Er war. Er ist. Er bleibt?
Antisemitismus tritt in Deutschland wieder offen zutage – weg war er nie
Berlin. »Diese abscheuliche Attacke macht erneut deutlich, dass Antisemitismus in der Mitte der Gesellschaft angekommen ist und mittlerweile offen und unverblümt artikuliert wird.« In dem Satz des Präsidenten des Zentralrats der Juden, Josef Schuster, den er am Donnerstag gegenüber der »Jüdischen Allgemeinen« äußerte, umreißt ein kleines, unscheinbares Wort das größte Problem: erneut.
Der Hass auf Juden, der sich in nicht digitalen Zeiten etwa in Droh- und Beschimpfungsbriefen an jüdische Einrichtungen oder im unmittelbaren persönlichen Umfeld Bahn brach, füllt heute im Internet Kommentar- spalten, Foren und ganze Blogs.

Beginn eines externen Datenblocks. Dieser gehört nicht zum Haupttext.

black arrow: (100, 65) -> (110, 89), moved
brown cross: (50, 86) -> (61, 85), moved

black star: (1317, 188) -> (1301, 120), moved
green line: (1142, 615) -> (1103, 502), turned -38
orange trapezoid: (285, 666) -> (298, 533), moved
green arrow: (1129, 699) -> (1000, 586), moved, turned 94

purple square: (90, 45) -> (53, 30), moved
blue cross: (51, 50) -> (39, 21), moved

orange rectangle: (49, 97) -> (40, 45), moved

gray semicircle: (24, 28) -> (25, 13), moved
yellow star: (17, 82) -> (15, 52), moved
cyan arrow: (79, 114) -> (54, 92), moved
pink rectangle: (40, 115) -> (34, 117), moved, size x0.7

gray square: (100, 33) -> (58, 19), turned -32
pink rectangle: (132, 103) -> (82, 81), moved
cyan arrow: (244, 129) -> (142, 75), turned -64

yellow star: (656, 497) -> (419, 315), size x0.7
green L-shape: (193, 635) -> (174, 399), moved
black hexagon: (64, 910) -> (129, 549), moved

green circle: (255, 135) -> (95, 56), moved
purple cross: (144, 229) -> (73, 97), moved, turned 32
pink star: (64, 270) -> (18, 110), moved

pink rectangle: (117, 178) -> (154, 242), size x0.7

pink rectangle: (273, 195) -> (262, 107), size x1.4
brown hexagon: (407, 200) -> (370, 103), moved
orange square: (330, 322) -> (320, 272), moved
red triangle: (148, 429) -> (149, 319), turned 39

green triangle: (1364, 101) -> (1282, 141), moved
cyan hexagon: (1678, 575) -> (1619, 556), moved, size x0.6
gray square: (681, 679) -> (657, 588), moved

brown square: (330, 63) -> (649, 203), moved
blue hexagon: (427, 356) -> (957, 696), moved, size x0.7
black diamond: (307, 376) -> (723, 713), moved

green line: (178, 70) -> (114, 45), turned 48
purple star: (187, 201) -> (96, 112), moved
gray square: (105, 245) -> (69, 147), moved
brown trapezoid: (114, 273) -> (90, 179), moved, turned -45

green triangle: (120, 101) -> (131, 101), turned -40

Weltweit und ohne Chance, dem Treiben Einhalt zu gebieten. Mit der AfD ist eine Partei in die Parlamente gezogen, die ungeniert die antisemitische Rechte mit Geschichtsrevisionismus und NS-Verharmlosung bedient. Auf Demonstrationen von Palästinensern werden Israel-Fahnen verbrannt, die deutsche Linke streitet um Antisemitismus in den eigenen Reihen ...
»In der jüdischen Gemeinschaft besteht die Sorge, dass Antisemitismus zu einer echten Bedrohung für jüdisches Leben in Deutschland werden könnte.« Dass Josef Schuster diesen Befund im Jahr 2017 in Deutschland äußern muss, angesichts einer auf Video dokumentierten minutenlangen Verbalattacke eines Deutschen gegen einen jüdischen Restaurantbetreiber auf offener Straße, zeigt: Zu lange wollte man hier an vermeintliche Erfolge des bundesrepublikanischen Aufarbeitungsweltmeisters glauben. Doch allein mit demokratischem Schulterklopfen und dem Aufstellen von Mahnmalen ist nichts gewonnen, wenn die Male einen nicht auch daran gemahnen, dass Antisemitismus nicht von alleine verschwindet, dass Erinnern auch Kämpfen heißt. Erneut. Immer noch.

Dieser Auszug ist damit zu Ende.